But too much of his conversation with Jumbe had been cause for lingering concern: The President, who spoke English well, retained his Cambridgian eloquence but lapsed into stressful pauses and seemed muffled by sorrow.
"I appeal to you, Morgan. In the course of events it may well be our last opportunity to see each other."
"Jumbe, that sounds ominous. You're not sick?"
"My days are filled with sick
ness . . . the educated African's malaise, an intellectual pox that disfigures while we deliberate, in one quarrelsome council after another, on the fate of our continent."
"I don't understand."
"Morgan, I've been too good a student of prehistory, the patient unfolding of epochs, and a dull student of my own tinderflash times. I've learned terrifying lessons of statecraft that unfortunately . . . I may lack the time to apply. But that's another matter.

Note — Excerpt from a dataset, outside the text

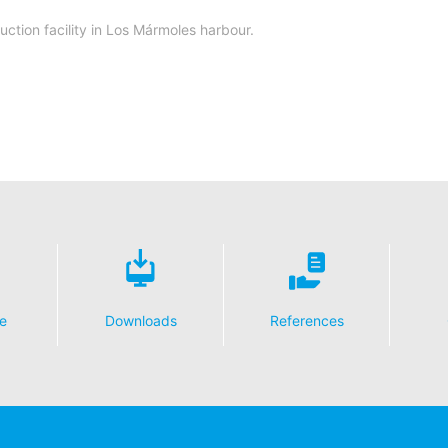
ction facility in Los Mármoles harbour.
e
Downloads
References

It's our friendship that most matters at this hour. You can't imagine my joy at hearing your voice again. I'm at Chanvai for the weekend. Say you'll come."
His voice faded down the daylong distance, becoming indistinct. Morgan wasn't sure he heard him correctly:
"Perhaps, in passing, I can be of some use to you and the nation you serve so ably. Some intelligence has come my way, just out of the blue. I think you'll be grateful."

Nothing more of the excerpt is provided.